I have now come across another online article about the project. It is from the Courtauld Institute and it gives more details of the research and also has a number of photographs of details of the effigy that can be opened up. The article can be seen at Scientific study of the tomb of the Black Prince sheds light on royal medieval England


Byzantine and Merovingian gold coin hoard from Norfolk


The BBC News site has a report about a major discovery in west Norfolk of gold coins from the era of the Sutton Hoo burial. It has been suggested that lthe coins were in a purse at Sutton Hoo and that later ploughing disturbed and scattered them. 

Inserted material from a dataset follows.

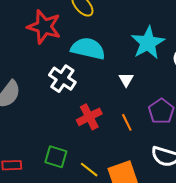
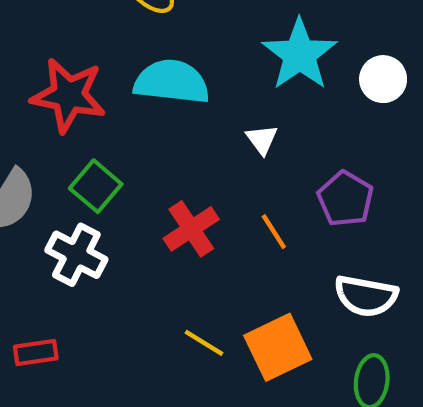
red star: (44, 27) -> (68, 95), moved
white cross: (62, 79) -> (76, 255), moved
green square: (56, 157) -> (96, 186), moved, turned 30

The explanation is that they were a hoard of bullion brought together in Merovingian France, with some more travellef pieces from Byzantium which then ended up in the East Anglian kingdom either through trade or other contact. As such it is a further reminder of the connections that bound the territories of western Europe together in the seventh and early eighth centuries, as well as their links further afield. It is also an indicator of the wealth that circulated around the North Sea littoral in that period.


It is very much to be deplored that another metal detectorist - a policeman in fact - found and made off with ten of the coins from the site and sold them. For that he has very properly gone to prison and lost his job, but some of the coins have not been recovered.

It gave me added interest in the story of the find - fascinating as the discovery is - that the numismatist at the Norwich Castle museum who worked on the identification of the coins is an old Oxford friend, Dr Adrian Marsden.